(RECORDS FOR THIS EXERCISE begins)

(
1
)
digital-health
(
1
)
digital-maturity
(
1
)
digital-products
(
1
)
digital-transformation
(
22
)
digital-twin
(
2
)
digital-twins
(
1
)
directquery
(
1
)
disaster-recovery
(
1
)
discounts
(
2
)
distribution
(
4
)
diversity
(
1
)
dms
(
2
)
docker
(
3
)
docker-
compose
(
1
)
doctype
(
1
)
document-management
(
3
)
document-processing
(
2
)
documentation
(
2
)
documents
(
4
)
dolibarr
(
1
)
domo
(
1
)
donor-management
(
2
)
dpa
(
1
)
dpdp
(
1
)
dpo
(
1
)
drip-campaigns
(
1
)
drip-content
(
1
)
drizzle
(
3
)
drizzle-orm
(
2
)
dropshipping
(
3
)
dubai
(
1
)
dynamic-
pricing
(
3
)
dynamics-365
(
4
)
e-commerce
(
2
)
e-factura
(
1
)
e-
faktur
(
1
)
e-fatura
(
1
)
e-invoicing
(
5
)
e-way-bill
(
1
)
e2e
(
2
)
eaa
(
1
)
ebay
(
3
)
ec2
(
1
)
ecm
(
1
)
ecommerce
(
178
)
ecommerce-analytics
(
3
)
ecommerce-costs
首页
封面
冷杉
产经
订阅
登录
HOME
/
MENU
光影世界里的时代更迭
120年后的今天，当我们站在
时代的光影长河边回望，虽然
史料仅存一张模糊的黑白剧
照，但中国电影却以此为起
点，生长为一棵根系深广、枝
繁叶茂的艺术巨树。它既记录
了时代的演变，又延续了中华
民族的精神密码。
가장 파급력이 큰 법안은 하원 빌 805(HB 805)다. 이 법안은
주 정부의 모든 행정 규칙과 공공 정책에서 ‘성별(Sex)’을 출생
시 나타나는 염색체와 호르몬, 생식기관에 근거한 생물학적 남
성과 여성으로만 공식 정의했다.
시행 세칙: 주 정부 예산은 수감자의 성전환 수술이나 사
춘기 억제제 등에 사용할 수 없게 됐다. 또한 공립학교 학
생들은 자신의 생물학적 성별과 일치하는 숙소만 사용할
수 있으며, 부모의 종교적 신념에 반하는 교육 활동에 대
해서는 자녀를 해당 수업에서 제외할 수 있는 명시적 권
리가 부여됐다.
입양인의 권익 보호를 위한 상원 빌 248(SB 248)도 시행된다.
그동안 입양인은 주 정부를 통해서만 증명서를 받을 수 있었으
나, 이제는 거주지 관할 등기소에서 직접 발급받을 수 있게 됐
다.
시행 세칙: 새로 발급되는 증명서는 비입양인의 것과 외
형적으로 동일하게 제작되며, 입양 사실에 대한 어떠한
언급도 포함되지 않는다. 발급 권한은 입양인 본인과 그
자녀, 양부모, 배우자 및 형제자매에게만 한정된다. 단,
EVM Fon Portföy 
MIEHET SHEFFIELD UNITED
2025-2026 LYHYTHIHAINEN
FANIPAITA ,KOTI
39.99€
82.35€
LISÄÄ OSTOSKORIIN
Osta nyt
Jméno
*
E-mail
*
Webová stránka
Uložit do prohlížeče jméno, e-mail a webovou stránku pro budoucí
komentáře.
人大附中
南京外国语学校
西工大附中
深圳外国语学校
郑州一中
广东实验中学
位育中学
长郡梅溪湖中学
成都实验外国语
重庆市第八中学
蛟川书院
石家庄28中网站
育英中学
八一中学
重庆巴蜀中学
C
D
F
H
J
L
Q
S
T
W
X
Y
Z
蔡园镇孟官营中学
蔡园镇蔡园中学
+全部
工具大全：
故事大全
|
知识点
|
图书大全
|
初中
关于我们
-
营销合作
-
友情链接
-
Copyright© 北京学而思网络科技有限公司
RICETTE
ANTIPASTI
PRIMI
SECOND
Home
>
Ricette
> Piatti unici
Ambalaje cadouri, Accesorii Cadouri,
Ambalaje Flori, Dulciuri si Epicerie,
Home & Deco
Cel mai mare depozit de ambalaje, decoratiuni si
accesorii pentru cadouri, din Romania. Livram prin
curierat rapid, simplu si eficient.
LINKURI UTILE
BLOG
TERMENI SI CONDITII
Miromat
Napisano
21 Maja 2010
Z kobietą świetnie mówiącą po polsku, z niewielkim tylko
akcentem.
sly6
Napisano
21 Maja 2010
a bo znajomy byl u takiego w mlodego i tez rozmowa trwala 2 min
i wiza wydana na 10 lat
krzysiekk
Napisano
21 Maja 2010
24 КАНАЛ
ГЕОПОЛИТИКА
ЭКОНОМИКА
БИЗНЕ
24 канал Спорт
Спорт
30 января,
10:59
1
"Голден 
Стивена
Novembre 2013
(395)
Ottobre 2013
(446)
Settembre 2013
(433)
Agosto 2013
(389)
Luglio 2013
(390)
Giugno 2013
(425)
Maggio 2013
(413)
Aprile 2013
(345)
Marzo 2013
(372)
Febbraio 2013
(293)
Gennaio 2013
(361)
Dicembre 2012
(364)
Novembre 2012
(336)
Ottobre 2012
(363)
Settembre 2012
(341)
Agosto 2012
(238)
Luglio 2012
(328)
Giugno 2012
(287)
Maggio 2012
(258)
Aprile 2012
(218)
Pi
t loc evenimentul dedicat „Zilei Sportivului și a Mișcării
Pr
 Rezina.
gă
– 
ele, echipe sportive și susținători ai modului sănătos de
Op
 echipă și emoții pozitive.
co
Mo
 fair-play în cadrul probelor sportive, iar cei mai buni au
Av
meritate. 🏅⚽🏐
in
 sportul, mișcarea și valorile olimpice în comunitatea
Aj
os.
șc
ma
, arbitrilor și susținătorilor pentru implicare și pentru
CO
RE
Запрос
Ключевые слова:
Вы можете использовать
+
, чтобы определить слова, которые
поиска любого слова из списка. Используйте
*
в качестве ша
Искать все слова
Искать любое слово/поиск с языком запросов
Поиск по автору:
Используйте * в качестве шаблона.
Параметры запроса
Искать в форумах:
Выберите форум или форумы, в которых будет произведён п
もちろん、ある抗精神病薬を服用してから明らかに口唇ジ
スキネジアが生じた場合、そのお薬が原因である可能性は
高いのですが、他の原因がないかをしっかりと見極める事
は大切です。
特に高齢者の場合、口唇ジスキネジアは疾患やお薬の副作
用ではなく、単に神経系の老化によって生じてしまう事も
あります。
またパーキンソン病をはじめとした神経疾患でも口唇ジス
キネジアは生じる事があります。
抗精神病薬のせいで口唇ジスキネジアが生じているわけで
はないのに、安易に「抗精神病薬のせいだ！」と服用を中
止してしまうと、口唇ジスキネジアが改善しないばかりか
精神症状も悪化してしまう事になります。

(RECORDS FOR THIS EXERCISE ends)

Please reproduce every line shown above, exactly as written.

(
1
)
digital-health
(
1
)
digital-maturity
(
1
)
digital-products
(
1
)
digital-transformation
(
22
)
digital-twin
(
2
)
digital-twins
(
1
)
directquery
(
1
)
disaster-recovery
(
1
)
discounts
(
2
)
distribution
(
4
)
diversity
(
1
)
dms
(
2
)
docker
(
3
)
docker-
compose
(
1
)
doctype
(
1
)
document-management
(
3
)
document-processing
(
2
)
documentation
(
2
)
documents
(
4
)
dolibarr
(
1
)
domo
(
1
)
donor-management
(
2
)
dpa
(
1
)
dpdp
(
1
)
dpo
(
1
)
drip-campaigns
(
1
)
drip-content
(
1
)
drizzle
(
3
)
drizzle-orm
(
2
)
dropshipping
(
3
)
dubai
(
1
)
dynamic-
pricing
(
3
)
dynamics-365
(
4
)
e-commerce
(
2
)
e-factura
(
1
)
e-
faktur
(
1
)
e-fatura
(
1
)
e-invoicing
(
5
)
e-way-bill
(
1
)
e2e
(
2
)
eaa
(
1
)
ebay
(
3
)
ec2
(
1
)
ecm
(
1
)
ecommerce
(
178
)
ecommerce-analytics
(
3
)
ecommerce-costs
首页
封面
冷杉
产经
订阅
登录
HOME
/
MENU
光影世界里的时代更迭
120年后的今天，当我们站在
时代的光影长河边回望，虽然
史料仅存一张模糊的黑白剧
照，但中国电影却以此为起
点，生长为一棵根系深广、枝
繁叶茂的艺术巨树。它既记录
了时代的演变，又延续了中华
民族的精神密码。
가장 파급력이 큰 법안은 하원 빌 805(HB 805)다. 이 법안은
주 정부의 모든 행정 규칙과 공공 정책에서 ‘성별(Sex)’을 출생
시 나타나는 염색체와 호르몬, 생식기관에 근거한 생물학적 남
성과 여성으로만 공식 정의했다.
시행 세칙: 주 정부 예산은 수감자의 성전환 수술이나 사
춘기 억제제 등에 사용할 수 없게 됐다. 또한 공립학교 학
생들은 자신의 생물학적 성별과 일치하는 숙소만 사용할
수 있으며, 부모의 종교적 신념에 반하는 교육 활동에 대
해서는 자녀를 해당 수업에서 제외할 수 있는 명시적 권
리가 부여됐다.
입양인의 권익 보호를 위한 상원 빌 248(SB 248)도 시행된다.
그동안 입양인은 주 정부를 통해서만 증명서를 받을 수 있었으
나, 이제는 거주지 관할 등기소에서 직접 발급받을 수 있게 됐
다.
시행 세칙: 새로 발급되는 증명서는 비입양인의 것과 외
형적으로 동일하게 제작되며, 입양 사실에 대한 어떠한
언급도 포함되지 않는다. 발급 권한은 입양인 본인과 그
자녀, 양부모, 배우자 및 형제자매에게만 한정된다. 단,
EVM Fon Portföy 
MIEHET SHEFFIELD UNITED
2025-2026 LYHYTHIHAINEN
FANIPAITA ,KOTI
39.99€
82.35€
LISÄÄ OSTOSKORIIN
Osta nyt
Jméno
*
E-mail
*
Webová stránka
Uložit do prohlížeče jméno, e-mail a webovou stránku pro budoucí
komentáře.
人大附中
南京外国语学校
西工大附中
深圳外国语学校
郑州一中
广东实验中学
位育中学
长郡梅溪湖中学
成都实验外国语
重庆市第八中学
蛟川书院
石家庄28中网站
育英中学
八一中学
重庆巴蜀中学
C
D
F
H
J
L
Q
S
T
W
X
Y
Z
蔡园镇孟官营中学
蔡园镇蔡园中学
+全部
工具大全：
故事大全
|
知识点
|
图书大全
|
初中
关于我们
-
营销合作
-
友情链接
-
Copyright© 北京学而思网络科技有限公司
RICETTE
ANTIPASTI
PRIMI
SECOND
Home
>
Ricette
> Piatti unici
Ambalaje cadouri, Accesorii Cadouri,
Ambalaje Flori, Dulciuri si Epicerie,
Home & Deco
Cel mai mare depozit de ambalaje, decoratiuni si
accesorii pentru cadouri, din Romania. Livram prin
curierat rapid, simplu si eficient.
LINKURI UTILE
BLOG
TERMENI SI CONDITII
Miromat
Napisano
21 Maja 2010
Z kobietą świetnie mówiącą po polsku, z niewielkim tylko
akcentem.
sly6
Napisano
21 Maja 2010
a bo znajomy byl u takiego w mlodego i tez rozmowa trwala 2 min
i wiza wydana na 10 lat
krzysiekk
Napisano
21 Maja 2010
24 КАНАЛ
ГЕОПОЛИТИКА
ЭКОНОМИКА
БИЗНЕ
24 канал Спорт
Спорт
30 января,
10:59
1
"Голден 
Стивена
Novembre 2013
(395)
Ottobre 2013
(446)
Settembre 2013
(433)
Agosto 2013
(389)
Luglio 2013
(390)
Giugno 2013
(425)
Maggio 2013
(413)
Aprile 2013
(345)
Marzo 2013
(372)
Febbraio 2013
(293)
Gennaio 2013
(361)
Dicembre 2012
(364)
Novembre 2012
(336)
Ottobre 2012
(363)
Settembre 2012
(341)
Agosto 2012
(238)
Luglio 2012
(328)
Giugno 2012
(287)
Maggio 2012
(258)
Aprile 2012
(218)
Pi
t loc evenimentul dedicat „Zilei Sportivului și a Mișcării
Pr
 Rezina.
gă
– 
ele, echipe sportive și susținători ai modului sănătos de
Op
 echipă și emoții pozitive.
co
Mo
 fair-play în cadrul probelor sportive, iar cei mai buni au
Av
meritate. 🏅⚽🏐
in
 sportul, mișcarea și valorile olimpice în comunitatea
Aj
os.
șc
ma
, arbitrilor și susținătorilor pentru implicare și pentru
CO
RE
Запрос
Ключевые слова:
Вы можете использовать
+
, чтобы определить слова, которые
поиска любого слова из списка. Используйте
*
в качестве ша
Искать все слова
Искать любое слово/поиск с языком запросов
Поиск по автору:
Используйте * в качестве шаблона.
Параметры запроса
Искать в форумах:
Выберите форум или форумы, в которых будет произведён п
もちろん、ある抗精神病薬を服用してから明らかに口唇ジ
スキネジアが生じた場合、そのお薬が原因である可能性は
高いのですが、他の原因がないかをしっかりと見極める事
は大切です。
特に高齢者の場合、口唇ジスキネジアは疾患やお薬の副作
用ではなく、単に神経系の老化によって生じてしまう事も
あります。
またパーキンソン病をはじめとした神経疾患でも口唇ジス
キネジアは生じる事があります。
抗精神病薬のせいで口唇ジスキネジアが生じているわけで
はないのに、安易に「抗精神病薬のせいだ！」と服用を中
止してしまうと、口唇ジスキネジアが改善しないばかりか
精神症状も悪化してしまう事になります。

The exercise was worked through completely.